Holding pens are going in this week at the mouth Van Etten Creek in the lower Au Sable River for stocked steelhead near the town of Oscoda. Lake Huron Sport Fishing Association needs more people to help fish sit! The steelhead will be held in these pens from April 17th thru 30th and they need to watched 24 hours a day. What is needed is people to volunteer for a 4 hour shift. midnight to 4am, 4am-8am, 8am-12 noon, 12 noon to 4pm, 4pm-8pm and 8pm-midnight. If anyone can help contact Doreen Campbell at 248-624-3328 or 248-310-3429
or email at [email protected]


----------



## Paperboy 1 (Aug 7, 2008)

Why do they need a 24 hour watch?


Up here in Harrisville we put a HUGE net over top of the fry so the birds couldn't get at them. Also...we didn't tell everyone and their brother where they were. We checked them periodically over their growth time and feedings and they did wonderful.


Just wondering.


----------



## Shoeman (Aug 26, 2000)

To make sure the pumps keep running and feed the critters


----------



## MichiganStreamside (Jan 19, 2014)

Paperboy 1 said:


> Why do they need a 24 hour watch?
> 
> 
> Up here in Harrisville we put a HUGE net over top of the fry so the birds couldn't get at them. Also...we didn't tell everyone and their brother where they were.

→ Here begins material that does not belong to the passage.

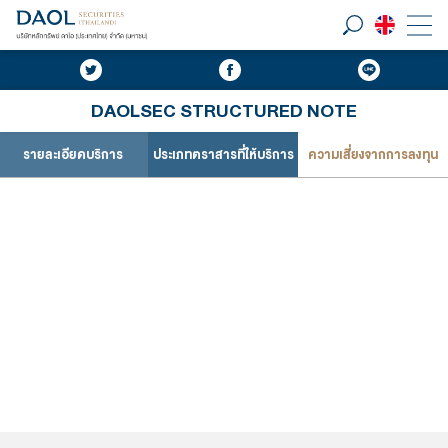
DAOLSEC STRUCTURED NOTE
รายละเอียดบริการ
ประเภทตราสารที่ให้บริการ
ความเสี่ยงจากการลงทุน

We checked them periodically over their growth time and feedings and they did wonderful.
> ...


Not sure what has to be done while watching them. Will find out tomorrow as i'm fish sitting from noon to 4. Will let you know.


----------



## Ralph Smith (Apr 1, 2003)

How close are they to fishing areas. Could you keep an eye on them while fishing on opening weekend? Just a thought since it may be hard next weekend to recruit enough folks.


----------



## MichiganStreamside (Jan 19, 2014)

Ralph Smith said:


> How close are they to fishing areas. Could you keep an eye on them while fishing on opening weekend? Just a thought since it may be hard next weekend to recruit enough folks.


That was my idea - fish while i watch! I had signed up for tomorrow but just got an email and fish did not arrive from hatchery yet. Now there not coming till April 23rd but they still need people.


----------



## Ralph Smith (Apr 1, 2003)

I know VanEtten used to be closed during extended season, but been awhile since I've been up there, and haven't read up on the rules. Just figured it wasn't fishable until next weekend. Thanks for posting though


----------



## ~Last Chance~ (Apr 7, 2011)

I watched them a couple time last year its very simple feed twice during the 4 hour and record the water temp int the pens and thats about it. And yes you can fish as it is located rite at the mouth of the van etten.


----------



## Ralph Smith (Apr 1, 2003)

~Last Chance~ said:


> I watched them a couple time last year its very simple feed twice during the 4 hour and record the water temp int the pens and thats about it. And yes you can fish as it is located rite at the mouth of the van etten.


Nice thanks!


----------